[Work task] Give again, unaltered, the lines of the listing below that run from the line having "Comissão Guarani Yvyrupa" through the line having "範囲内で認めることもある。".

<<<<

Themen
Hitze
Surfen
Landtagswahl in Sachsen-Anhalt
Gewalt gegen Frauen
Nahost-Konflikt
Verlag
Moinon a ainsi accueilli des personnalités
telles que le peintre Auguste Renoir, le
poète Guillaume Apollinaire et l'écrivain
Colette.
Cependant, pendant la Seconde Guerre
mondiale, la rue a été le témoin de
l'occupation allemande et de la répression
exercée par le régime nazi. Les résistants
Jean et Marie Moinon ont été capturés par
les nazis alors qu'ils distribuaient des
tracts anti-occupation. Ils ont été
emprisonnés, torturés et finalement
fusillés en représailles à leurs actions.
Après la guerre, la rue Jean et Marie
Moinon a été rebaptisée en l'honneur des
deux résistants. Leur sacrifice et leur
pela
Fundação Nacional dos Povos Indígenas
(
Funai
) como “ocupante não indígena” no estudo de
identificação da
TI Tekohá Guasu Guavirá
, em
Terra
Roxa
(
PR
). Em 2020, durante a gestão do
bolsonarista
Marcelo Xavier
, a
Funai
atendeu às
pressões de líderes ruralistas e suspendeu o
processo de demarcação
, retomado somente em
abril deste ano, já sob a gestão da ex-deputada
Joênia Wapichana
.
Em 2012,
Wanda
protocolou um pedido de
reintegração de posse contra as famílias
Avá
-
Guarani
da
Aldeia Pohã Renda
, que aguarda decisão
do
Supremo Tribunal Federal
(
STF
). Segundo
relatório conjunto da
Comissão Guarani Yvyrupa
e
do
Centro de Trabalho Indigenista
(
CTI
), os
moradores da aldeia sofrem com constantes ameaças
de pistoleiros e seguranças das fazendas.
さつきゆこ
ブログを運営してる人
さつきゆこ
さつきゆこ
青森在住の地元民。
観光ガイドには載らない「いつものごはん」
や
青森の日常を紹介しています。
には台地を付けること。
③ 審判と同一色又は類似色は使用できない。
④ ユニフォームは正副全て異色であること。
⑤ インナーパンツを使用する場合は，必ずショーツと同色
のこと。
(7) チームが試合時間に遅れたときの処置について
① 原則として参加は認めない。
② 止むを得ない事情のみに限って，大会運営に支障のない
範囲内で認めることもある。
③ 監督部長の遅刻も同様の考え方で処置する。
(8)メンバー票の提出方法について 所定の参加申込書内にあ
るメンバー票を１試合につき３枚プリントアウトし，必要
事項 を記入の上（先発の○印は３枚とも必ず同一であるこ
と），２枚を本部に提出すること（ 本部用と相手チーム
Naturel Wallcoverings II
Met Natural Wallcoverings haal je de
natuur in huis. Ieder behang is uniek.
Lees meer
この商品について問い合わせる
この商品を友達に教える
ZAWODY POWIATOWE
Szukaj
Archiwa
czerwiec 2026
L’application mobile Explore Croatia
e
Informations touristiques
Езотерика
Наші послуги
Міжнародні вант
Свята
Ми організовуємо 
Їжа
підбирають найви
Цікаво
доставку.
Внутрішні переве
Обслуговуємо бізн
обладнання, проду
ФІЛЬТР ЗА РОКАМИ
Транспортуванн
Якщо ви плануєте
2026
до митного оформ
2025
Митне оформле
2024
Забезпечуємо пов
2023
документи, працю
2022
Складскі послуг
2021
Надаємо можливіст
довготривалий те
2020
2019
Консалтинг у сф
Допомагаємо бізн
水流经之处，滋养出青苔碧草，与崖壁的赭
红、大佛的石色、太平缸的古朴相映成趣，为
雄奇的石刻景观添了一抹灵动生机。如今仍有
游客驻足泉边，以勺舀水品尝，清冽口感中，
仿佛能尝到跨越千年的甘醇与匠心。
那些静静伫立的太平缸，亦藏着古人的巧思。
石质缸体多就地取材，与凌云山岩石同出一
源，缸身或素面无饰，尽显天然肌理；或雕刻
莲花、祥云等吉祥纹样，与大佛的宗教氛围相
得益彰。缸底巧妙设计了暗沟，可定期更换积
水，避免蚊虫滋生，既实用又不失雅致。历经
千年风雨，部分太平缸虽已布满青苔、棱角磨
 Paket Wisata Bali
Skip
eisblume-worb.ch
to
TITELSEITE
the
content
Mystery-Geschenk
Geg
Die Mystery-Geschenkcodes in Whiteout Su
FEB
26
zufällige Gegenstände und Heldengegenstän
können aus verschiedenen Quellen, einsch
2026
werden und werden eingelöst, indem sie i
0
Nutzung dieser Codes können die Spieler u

>>>>

[Written solution]
Comissão Guarani Yvyrupa
e
do
Centro de Trabalho Indigenista
(
CTI
), os
moradores da aldeia sofrem com constantes ameaças
de pistoleiros e seguranças das fazendas.
さつきゆこ
ブログを運営してる人
さつきゆこ
さつきゆこ
青森在住の地元民。
観光ガイドには載らない「いつものごはん」
や
青森の日常を紹介しています。
には台地を付けること。
③ 審判と同一色又は類似色は使用できない。
④ ユニフォームは正副全て異色であること。
⑤ インナーパンツを使用する場合は，必ずショーツと同色
のこと。
(7) チームが試合時間に遅れたときの処置について
① 原則として参加は認めない。
② 止むを得ない事情のみに限って，大会運営に支障のない
範囲内で認めることもある。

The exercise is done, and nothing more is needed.